Attention-based Multimodal Spatiotemporal Enhanced Interaction Network For Major Depressive Disorder Detection.
Authors
Abstract
Although deep learning models have shown promising results in detecting major depressive disorder (MDD), two main limitations remain: insufficient exploitation of interactive information across multimodal brain networks and a lack of adaptive mechanisms for capturing crucial spatiotemporal dependencies among brain regions. To address these challenges, we propose the Attention-based Multimodal Spatiotemporal Enhanced Interaction Network (AM-SEIN) for MDD detection. Specifically, to tackle the first challenge, we integrate structural information from 3D structural magnetic resonance imaging (sMRI) with functional temporal data from functional magnetic resonance imaging (fMRI).
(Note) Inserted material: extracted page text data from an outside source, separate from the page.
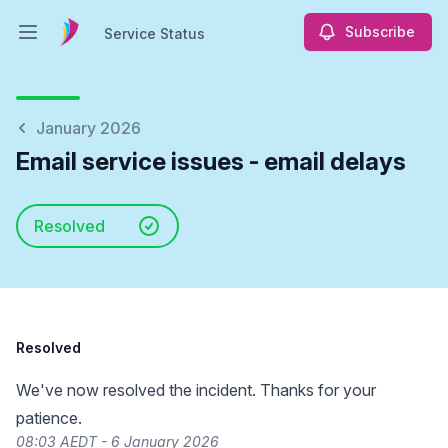
Subscribe
Service Status
Open main menu
Service Status
January 2026
Email service issues - email delays
Resolved
Resolved
We've now resolved the incident. Thanks for your
patience.
08:03 AEDT - 6 January 2026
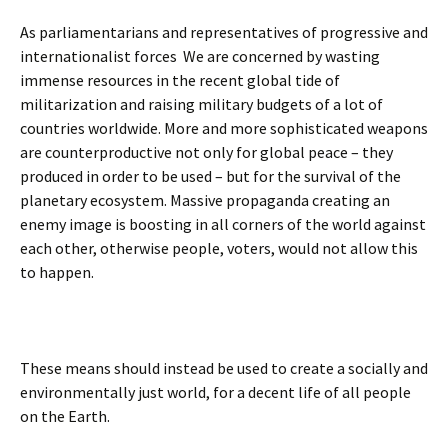
As parliamentarians and representatives of progressive and
internationalist forces We are concerned by wasting
immense resources in the recent global tide of
militarization and raising military budgets of a lot of
countries worldwide. More and more sophisticated weapons
are counterproductive not only for global peace – they
produced in order to be used – but for the survival of the
planetary ecosystem. Massive propaganda creating an
enemy image is boosting in all corners of the world against
each other, otherwise people, voters, would not allow this
to happen.
These means should instead be used to create a socially and
environmentally just world, for a decent life of all people
on the Earth.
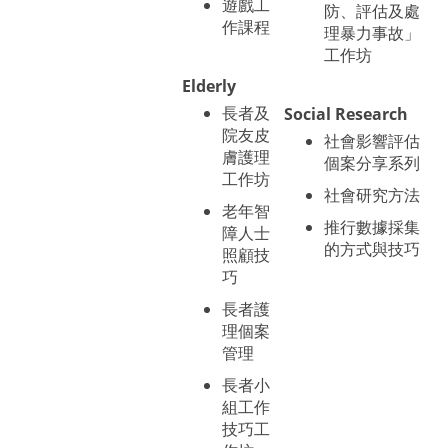
遊戲工
防、評估及處
作課程
理暴力事故」
工作坊
Elderly
長者及
Social Research
院友皮
社會影響評估
膚護理
個案分享系列
工作坊
社會研究方法
老年智
推行數據採集
障人士
的方式與技巧
照顧技
巧
長者護
理個案
管理
長者小
組工作
技巧工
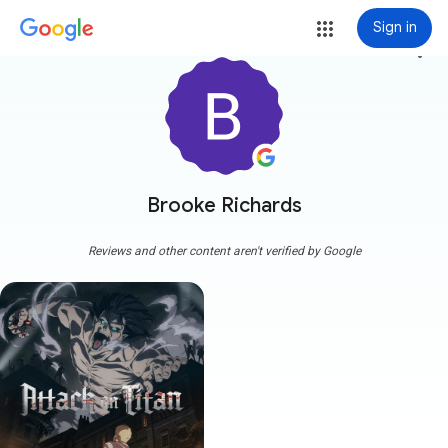
Sign in
more_vert
Brooke Richards
Reviews and other content aren't verified by Google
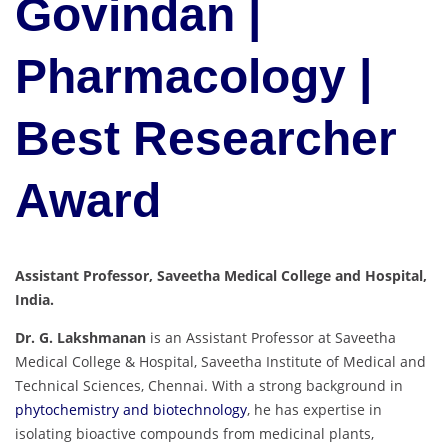
Govindan |
Pharmacology |
Best Researcher
Award
Assistant Professor, Saveetha Medical College and Hospital,
India.
Dr. G. Lakshmanan
is an Assistant Professor at Saveetha
Medical College & Hospital, Saveetha Institute of Medical and
Technical Sciences, Chennai. With a strong background in
phytochemistry and biotechnology
, he has expertise in
isolating bioactive compounds from medicinal plants,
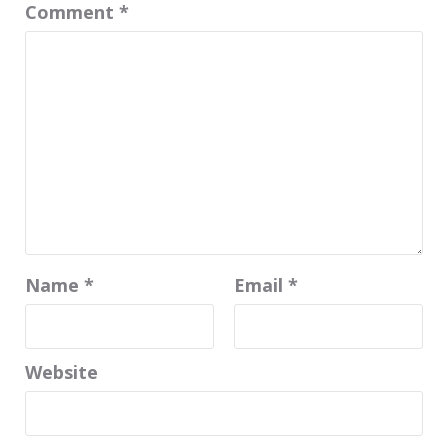
Comment
*
Name
*
Email
*
Website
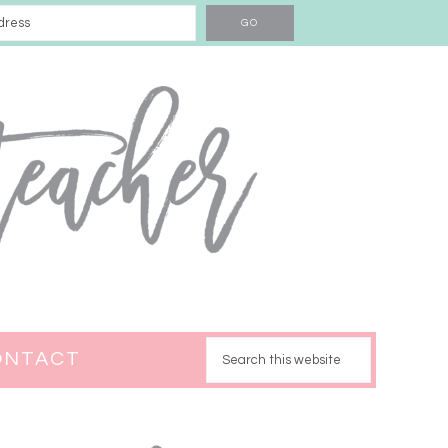
ONTACT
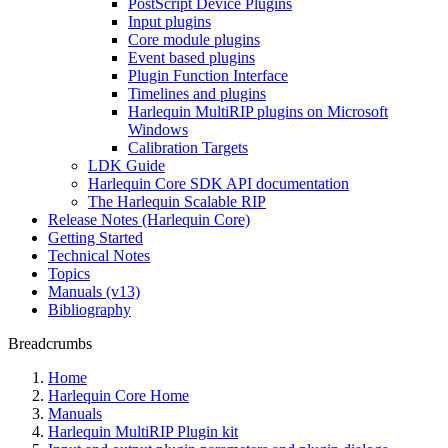
PostScript Device Plugins
Input plugins
Core module plugins
Event based plugins
Plugin Function Interface
Timelines and plugins
Harlequin MultiRIP plugins on Microsoft
Windows
Calibration Targets
LDK Guide
Harlequin Core SDK API documentation
The Harlequin Scalable RIP
Release Notes (Harlequin Core)
Getting Started
Technical Notes
Topics
Manuals (v13)
Bibliography
Breadcrumbs
Home
Harlequin Core Home
Manuals
Harlequin MultiRIP Plugin kit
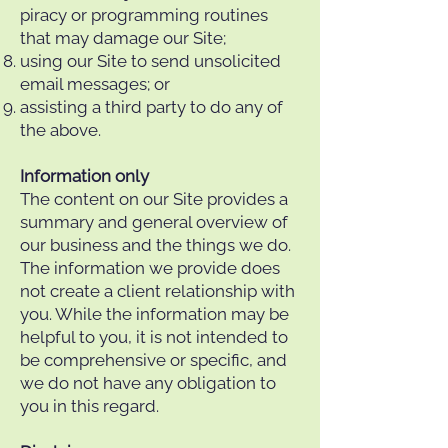
piracy or programming routines
that may damage our Site;
using our Site to send unsolicited
email messages; or
assisting a third party to do any of
the above.
Information only
The content on our Site provides a
summary and general overview of
our business and the things we do.
The information we provide does
not create a client relationship with
you. While the information may be
helpful to you, it is not intended to
be comprehensive or specific, and
we do not have any obligation to
you in this regard.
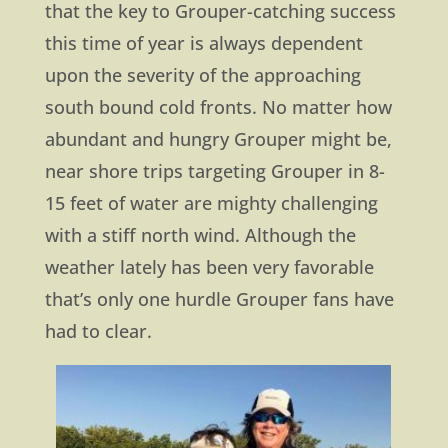
that the key to Grouper-catching success
this time of year is always dependent
upon the severity of the approaching
south bound cold fronts. No matter how
abundant and hungry Grouper might be,
near shore trips targeting Grouper in 8-
15 feet of water are mighty challenging
with a stiff north wind. Although the
weather lately has been very favorable
that’s only one hurdle Grouper fans have
had to clear.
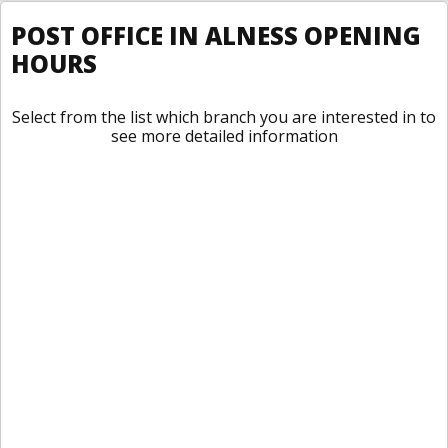
POST OFFICE IN ALNESS OPENING
HOURS
Select from the list which branch you are interested in to
see more detailed information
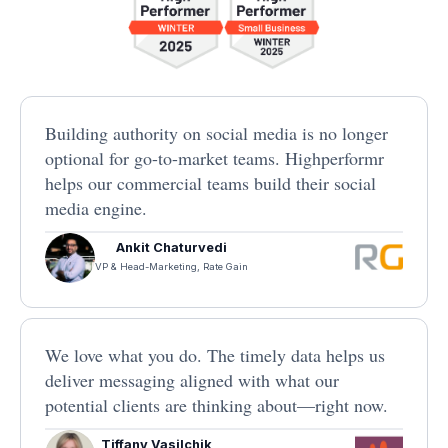
Building authority on social media is no longer
optional for go-to-market teams. Highperformr
helps our commercial teams build their social
media engine.
Ankit Chaturvedi
VP & Head-Marketing, Rate Gain
We love what you do. The timely data helps us
deliver messaging aligned with what our
potential clients are thinking about—right now.
Tiffany Vasilchik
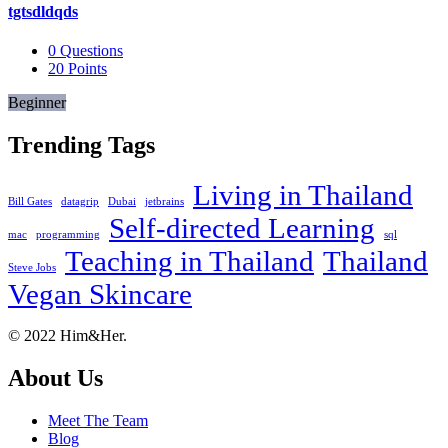
tgtsdldqds
0
Questions
20
Points
Beginner
Trending Tags
Living in Thailand
Bill Gates
datagrip
Dubai
jetbrains
Self-directed Learning
mac
programming
sql
Teaching in Thailand
Thailand
Steve Jobs
Vegan Skincare
Footer
About
© 2022 Him&Her.
About Us
Meet The Team
Blog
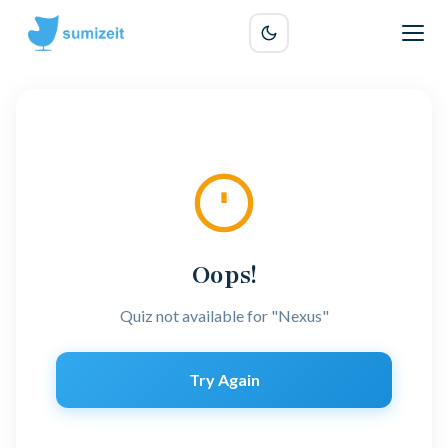
Oops!
Quiz not available for "Nexus"
Try Again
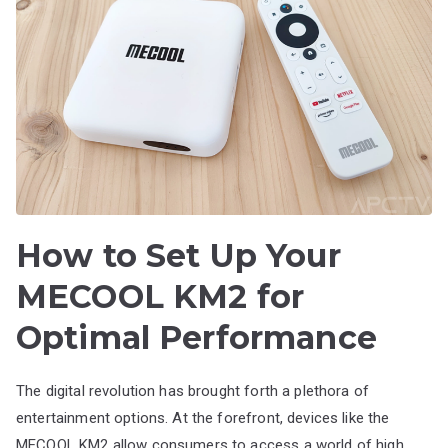
How to Set Up Your
MECOOL KM2 for
Optimal Performance
The digital revolution has brought forth a plethora of
entertainment options. At the forefront, devices like the
MECOOL KM2 allow consumers to access a world of high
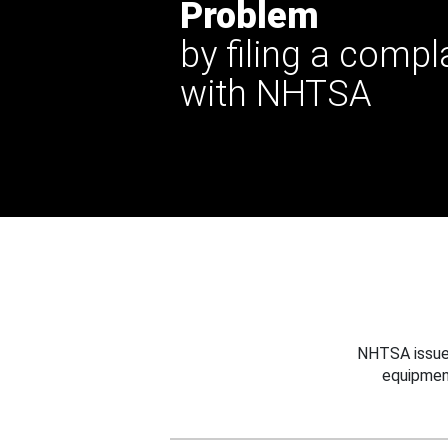
Problem
by filing a compl
with NHTSA
NHTSA issues
equipmen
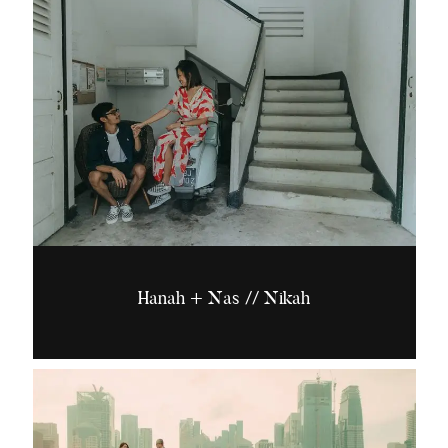
Hanah + Nas // Nikah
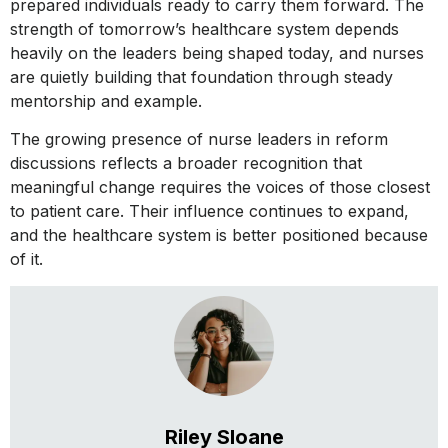
prepared individuals ready to carry them forward. The
strength of tomorrow’s healthcare system depends
heavily on the leaders being shaped today, and nurses
are quietly building that foundation through steady
mentorship and example.
The growing presence of nurse leaders in reform
discussions reflects a broader recognition that
meaningful change requires the voices of those closest
to patient care. Their influence continues to expand,
and the healthcare system is better positioned because
of it.
Riley Sloane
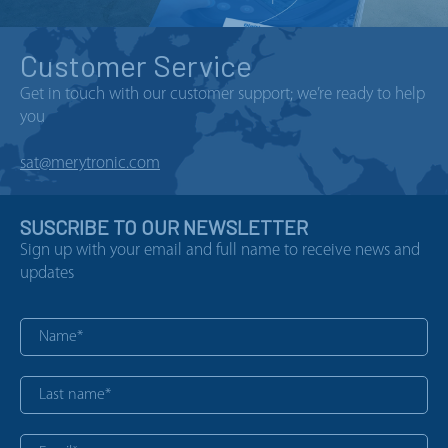
Customer Service
Get in touch with our customer support; we’re ready to help
you
sat@merytronic.com
SUSCRIBE TO OUR NEWSLETTER
Sign up with your email and full name to receive news and
updates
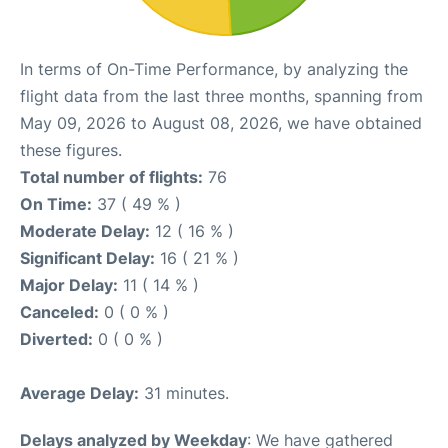
In terms of On-Time Performance, by analyzing the
flight data from the last three months, spanning from
May 09, 2026 to August 08, 2026, we have obtained
these figures.
Total number of flights:
76
On Time:
37 ( 49 % )
Moderate Delay:
12 ( 16 % )
Significant Delay:
16 ( 21 % )
Major Delay:
11 ( 14 % )
Canceled:
0 ( 0 % )
Diverted:
0 ( 0 % )
Average Delay:
31 minutes.
Delays analyzed by Weekday
: We have gathered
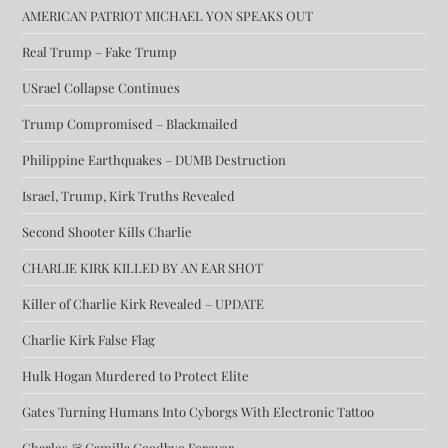
AMERICAN PATRIOT MICHAEL YON SPEAKS OUT
Real Trump – Fake Trump
USrael Collapse Continues
Trump Compromised – Blackmailed
Philippine Earthquakes – DUMB Destruction
Israel, Trump, Kirk Truths Revealed
Second Shooter Kills Charlie
CHARLIE KIRK KILLED BY AN EAR SHOT
Killer of Charlie Kirk Revealed – UPDATE
Charlie Kirk False Flag
Hulk Hogan Murdered to Protect Elite
Gates Turning Humans Into Cyborgs With Electronic Tattoo
Charles & Camilla Goodbye Forever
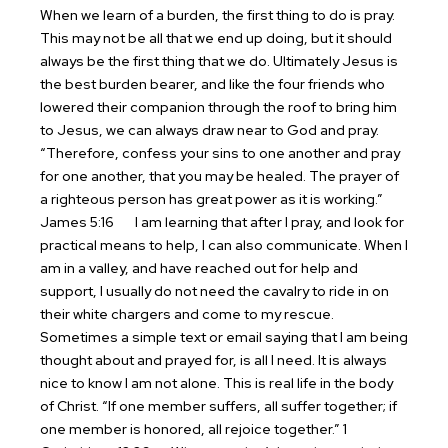
When we learn of a burden, the first thing to do is pray.
This may not be all that we end up doing, but it should
always be the first thing that we do. Ultimately Jesus is
the best burden bearer, and like the four friends who
lowered their companion through the roof to bring him
to Jesus, we can always draw near to God and pray.
“Therefore, confess your sins to one another and pray
for one another, that you may be healed. The prayer of
a righteous person has great power as it is working.”
James 5:16
I am learning that after I pray, and look for
practical means to help, I can also communicate. When I
am in a valley, and have reached out for help and
support, I usually do not need the cavalry to ride in on
their white chargers and come to my rescue.
Sometimes a simple text or email saying that I am being
thought about and prayed for, is all I need. It is always
nice to know I am not alone. This is real life in the body
of Christ. “If one member suffers, all suffer together; if
one member is honored, all rejoice together.” 1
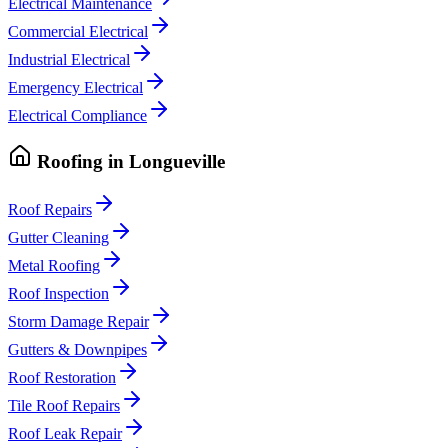
Electrical Maintenance
Commercial Electrical
Industrial Electrical
Emergency Electrical
Electrical Compliance
Roofing
in
Longueville
Roof Repairs
Gutter Cleaning
Metal Roofing
Roof Inspection
Storm Damage Repair
Gutters & Downpipes
Roof Restoration
Tile Roof Repairs
Roof Leak Repair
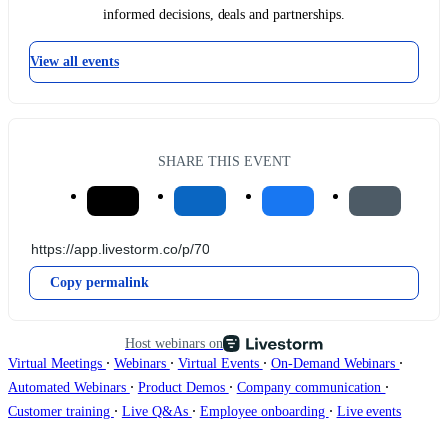
informed decisions, deals and partnerships.
View all events
SHARE THIS EVENT
Copy permalink
Host webinars on
∙
∙
∙
∙
Virtual Meetings
Webinars
Virtual Events
On-Demand Webinars
∙
∙
∙
Automated Webinars
Product Demos
Company communication
∙
∙
∙
Customer training
Live Q&As
Employee onboarding
Live events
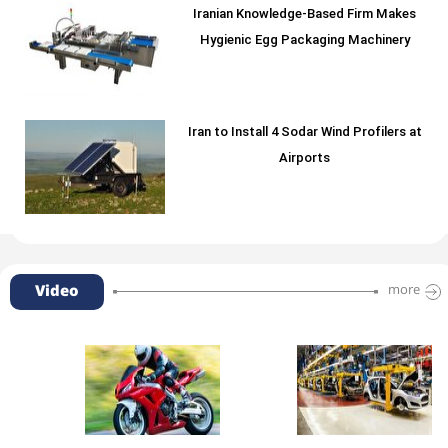
Iranian Knowledge-Based Firm Makes
Hygienic Egg Packaging Machinery
Iran to Install 4 Sodar Wind Profilers at
Airports
Video
more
Additionally, we design the Cross-Modal Interaction Network (CMIN) and fusion layer to enhance mutual information aggregation and facilitate interactive guidance between the two modalities. For the second challenge, we develop an attention-based adaptive spatiotemporal feature-extracting architecture for both modalities, incorporating the fMRI-based Adaptive Spatiotemporal Fusion (fASF) and the sMRI-based Regional-Level Content-Dependent (sRLCD) modules. This approach enables the effective encoding of inter-regional interactions relevant to MDD detection. Finally, the proposed AM-SEIN is evaluated on the Rest-meta-MDD(RMM) and Rest-meta-MDD-V2(RMM-V2) datasets, achieving state-of-the-art performance.